### Work required
In the records below, find the line that contains "Given the image: Segment", then write out that line and each one after it exactly, up to and including the last.

[Listed entries]

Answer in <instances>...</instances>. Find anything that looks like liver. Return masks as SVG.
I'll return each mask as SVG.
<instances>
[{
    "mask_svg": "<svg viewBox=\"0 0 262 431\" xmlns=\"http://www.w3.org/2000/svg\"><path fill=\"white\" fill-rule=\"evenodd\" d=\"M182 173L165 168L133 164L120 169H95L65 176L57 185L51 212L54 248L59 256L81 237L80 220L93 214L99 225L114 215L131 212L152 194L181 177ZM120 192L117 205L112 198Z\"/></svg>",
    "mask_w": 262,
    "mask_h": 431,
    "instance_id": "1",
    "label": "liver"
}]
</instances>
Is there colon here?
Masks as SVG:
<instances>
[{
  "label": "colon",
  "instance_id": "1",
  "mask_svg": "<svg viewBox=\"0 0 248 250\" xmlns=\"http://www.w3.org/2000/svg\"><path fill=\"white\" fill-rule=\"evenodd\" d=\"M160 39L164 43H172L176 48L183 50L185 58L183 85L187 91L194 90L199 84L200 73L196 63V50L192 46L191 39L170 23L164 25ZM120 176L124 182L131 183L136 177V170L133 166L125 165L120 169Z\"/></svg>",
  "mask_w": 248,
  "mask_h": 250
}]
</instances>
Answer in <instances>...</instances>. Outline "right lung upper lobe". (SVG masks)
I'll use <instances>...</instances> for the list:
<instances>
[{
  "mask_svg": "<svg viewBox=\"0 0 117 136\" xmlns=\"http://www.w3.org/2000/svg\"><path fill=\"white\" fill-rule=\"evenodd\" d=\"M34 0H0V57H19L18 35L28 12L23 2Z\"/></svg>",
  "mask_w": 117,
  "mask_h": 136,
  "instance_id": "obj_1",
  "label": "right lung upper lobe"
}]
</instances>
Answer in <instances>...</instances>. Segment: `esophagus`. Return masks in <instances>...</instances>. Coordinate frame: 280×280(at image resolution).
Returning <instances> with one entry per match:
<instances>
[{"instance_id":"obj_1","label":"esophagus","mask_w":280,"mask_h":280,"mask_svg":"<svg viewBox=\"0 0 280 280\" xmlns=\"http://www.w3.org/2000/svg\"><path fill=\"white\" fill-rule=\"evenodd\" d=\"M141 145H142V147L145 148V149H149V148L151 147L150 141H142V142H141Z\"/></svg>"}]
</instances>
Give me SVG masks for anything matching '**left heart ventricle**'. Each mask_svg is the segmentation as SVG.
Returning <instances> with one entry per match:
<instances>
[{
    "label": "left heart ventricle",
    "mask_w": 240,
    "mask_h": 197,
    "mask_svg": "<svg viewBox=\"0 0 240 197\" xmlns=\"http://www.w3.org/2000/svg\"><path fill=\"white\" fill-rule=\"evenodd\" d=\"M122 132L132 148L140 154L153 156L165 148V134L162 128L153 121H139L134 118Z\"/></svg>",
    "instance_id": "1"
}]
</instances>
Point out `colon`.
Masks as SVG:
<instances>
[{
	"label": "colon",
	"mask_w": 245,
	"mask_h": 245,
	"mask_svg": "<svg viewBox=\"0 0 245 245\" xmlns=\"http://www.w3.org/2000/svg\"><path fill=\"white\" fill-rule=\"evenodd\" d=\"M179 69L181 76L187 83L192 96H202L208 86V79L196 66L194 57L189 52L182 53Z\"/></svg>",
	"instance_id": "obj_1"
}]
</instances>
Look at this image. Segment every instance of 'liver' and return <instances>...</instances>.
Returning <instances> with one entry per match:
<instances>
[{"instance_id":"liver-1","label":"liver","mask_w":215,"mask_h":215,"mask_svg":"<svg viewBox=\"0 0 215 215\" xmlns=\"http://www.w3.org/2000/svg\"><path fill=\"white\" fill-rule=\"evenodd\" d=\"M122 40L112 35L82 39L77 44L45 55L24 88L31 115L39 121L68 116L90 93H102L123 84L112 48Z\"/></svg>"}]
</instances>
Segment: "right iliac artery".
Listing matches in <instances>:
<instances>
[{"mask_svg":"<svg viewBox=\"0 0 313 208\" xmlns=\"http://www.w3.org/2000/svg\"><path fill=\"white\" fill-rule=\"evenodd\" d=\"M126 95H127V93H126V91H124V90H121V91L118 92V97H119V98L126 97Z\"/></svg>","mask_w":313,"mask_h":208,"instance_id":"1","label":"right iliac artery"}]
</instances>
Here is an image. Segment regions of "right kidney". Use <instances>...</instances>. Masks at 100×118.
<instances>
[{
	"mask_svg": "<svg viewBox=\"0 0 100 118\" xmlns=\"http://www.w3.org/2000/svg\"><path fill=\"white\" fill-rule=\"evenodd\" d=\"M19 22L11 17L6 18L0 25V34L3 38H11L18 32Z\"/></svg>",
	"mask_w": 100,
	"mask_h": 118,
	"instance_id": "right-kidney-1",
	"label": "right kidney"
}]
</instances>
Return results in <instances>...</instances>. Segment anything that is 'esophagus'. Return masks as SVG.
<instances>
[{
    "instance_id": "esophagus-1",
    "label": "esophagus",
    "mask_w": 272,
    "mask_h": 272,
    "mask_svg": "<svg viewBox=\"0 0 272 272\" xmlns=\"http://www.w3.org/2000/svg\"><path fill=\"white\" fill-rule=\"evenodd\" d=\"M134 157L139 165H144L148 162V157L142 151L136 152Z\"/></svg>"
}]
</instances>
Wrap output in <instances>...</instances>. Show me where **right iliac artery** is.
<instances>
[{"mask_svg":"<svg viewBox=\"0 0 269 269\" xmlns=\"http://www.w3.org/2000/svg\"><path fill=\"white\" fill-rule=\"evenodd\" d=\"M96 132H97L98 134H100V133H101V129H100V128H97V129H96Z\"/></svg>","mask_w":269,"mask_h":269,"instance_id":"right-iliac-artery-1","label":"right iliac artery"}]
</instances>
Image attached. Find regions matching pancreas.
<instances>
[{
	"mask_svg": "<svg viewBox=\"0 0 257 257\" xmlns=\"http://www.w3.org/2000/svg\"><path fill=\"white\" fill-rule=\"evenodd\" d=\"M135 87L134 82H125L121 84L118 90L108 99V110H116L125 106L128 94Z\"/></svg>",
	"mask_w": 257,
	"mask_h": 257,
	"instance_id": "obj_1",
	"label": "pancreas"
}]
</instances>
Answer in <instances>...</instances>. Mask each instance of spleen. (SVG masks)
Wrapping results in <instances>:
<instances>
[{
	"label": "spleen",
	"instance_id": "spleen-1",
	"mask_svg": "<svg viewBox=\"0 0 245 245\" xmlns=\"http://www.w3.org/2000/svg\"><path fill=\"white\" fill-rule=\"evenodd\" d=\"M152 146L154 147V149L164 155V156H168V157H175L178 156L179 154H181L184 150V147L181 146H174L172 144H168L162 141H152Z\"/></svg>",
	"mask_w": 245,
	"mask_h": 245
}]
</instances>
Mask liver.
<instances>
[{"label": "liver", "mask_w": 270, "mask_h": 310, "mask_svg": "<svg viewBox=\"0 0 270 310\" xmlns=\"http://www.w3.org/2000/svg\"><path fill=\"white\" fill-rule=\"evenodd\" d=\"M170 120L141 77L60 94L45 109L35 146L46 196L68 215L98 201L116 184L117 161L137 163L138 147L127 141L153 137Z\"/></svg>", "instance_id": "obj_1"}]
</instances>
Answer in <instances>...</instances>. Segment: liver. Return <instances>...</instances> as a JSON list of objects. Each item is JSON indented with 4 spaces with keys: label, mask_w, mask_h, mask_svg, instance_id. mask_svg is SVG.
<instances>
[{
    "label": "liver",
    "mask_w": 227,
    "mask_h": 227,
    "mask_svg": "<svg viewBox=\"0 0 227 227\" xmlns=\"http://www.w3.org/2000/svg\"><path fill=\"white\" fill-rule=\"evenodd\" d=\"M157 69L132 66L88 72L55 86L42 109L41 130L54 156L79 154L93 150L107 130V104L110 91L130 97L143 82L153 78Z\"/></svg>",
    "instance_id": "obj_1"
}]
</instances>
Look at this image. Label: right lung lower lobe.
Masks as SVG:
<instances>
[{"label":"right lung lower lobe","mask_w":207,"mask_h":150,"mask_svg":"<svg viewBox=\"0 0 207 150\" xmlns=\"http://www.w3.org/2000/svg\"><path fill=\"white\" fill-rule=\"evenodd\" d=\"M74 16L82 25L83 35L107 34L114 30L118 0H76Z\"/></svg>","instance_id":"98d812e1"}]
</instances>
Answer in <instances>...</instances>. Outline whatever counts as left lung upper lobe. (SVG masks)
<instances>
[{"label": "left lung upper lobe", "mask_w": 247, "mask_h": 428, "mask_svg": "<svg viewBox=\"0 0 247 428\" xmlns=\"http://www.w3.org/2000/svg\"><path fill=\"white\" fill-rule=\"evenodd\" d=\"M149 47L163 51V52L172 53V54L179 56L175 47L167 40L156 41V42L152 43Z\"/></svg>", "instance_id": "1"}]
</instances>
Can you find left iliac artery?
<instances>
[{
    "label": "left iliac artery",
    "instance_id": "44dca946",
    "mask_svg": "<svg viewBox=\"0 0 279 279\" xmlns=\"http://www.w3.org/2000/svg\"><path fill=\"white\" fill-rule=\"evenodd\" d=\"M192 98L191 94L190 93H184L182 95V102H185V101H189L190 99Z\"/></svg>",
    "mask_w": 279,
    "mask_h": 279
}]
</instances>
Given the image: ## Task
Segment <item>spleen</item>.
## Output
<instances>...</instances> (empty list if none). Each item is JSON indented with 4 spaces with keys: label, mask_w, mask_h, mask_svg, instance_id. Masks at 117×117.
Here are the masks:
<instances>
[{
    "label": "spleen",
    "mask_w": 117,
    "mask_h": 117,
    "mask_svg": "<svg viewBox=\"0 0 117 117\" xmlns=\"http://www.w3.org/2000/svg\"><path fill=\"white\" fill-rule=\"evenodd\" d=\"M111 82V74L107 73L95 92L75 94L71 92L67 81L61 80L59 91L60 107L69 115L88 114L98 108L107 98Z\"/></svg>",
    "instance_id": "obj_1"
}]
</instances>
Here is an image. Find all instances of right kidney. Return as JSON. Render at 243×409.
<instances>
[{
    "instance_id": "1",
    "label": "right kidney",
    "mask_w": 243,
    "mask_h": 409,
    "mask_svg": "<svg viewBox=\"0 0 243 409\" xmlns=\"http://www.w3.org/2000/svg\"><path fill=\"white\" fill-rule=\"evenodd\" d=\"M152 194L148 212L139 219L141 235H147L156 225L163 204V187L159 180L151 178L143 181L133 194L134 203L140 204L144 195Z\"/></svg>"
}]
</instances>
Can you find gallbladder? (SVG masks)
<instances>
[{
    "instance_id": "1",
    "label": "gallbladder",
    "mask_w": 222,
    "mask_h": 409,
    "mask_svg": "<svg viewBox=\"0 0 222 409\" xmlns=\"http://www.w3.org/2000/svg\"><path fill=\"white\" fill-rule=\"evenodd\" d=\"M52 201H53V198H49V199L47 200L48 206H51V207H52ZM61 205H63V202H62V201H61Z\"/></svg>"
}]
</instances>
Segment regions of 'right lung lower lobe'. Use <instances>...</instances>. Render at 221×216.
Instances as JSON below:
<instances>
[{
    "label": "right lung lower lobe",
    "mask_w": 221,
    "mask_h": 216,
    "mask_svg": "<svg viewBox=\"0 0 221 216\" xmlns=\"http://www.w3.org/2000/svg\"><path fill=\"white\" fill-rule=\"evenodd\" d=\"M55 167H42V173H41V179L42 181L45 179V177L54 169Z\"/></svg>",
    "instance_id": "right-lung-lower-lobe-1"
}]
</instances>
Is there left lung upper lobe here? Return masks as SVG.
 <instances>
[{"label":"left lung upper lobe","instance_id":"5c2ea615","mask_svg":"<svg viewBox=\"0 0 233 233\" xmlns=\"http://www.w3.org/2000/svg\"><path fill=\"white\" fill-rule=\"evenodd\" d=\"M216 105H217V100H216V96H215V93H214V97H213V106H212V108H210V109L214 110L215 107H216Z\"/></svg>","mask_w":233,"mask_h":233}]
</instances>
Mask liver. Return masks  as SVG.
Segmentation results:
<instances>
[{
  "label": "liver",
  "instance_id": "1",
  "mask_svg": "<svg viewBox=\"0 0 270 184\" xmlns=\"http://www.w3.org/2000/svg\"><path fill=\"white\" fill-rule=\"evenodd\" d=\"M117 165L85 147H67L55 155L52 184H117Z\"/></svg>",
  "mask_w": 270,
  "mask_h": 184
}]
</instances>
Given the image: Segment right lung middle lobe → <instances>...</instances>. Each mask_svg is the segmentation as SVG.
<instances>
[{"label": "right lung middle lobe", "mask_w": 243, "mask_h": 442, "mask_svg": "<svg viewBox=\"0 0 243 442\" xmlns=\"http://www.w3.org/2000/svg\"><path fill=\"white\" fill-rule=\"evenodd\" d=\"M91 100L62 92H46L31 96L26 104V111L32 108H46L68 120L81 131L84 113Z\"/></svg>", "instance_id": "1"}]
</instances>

[/Listed entries]

### Answer below
Given the image: Segment right lung middle lobe → <instances>...</instances>. Each mask_svg is the segmentation as SVG.
<instances>
[{"label": "right lung middle lobe", "mask_w": 243, "mask_h": 442, "mask_svg": "<svg viewBox=\"0 0 243 442\" xmlns=\"http://www.w3.org/2000/svg\"><path fill=\"white\" fill-rule=\"evenodd\" d=\"M91 100L62 92H46L31 96L26 104V111L32 108H46L68 120L81 131L84 113Z\"/></svg>", "instance_id": "1"}]
</instances>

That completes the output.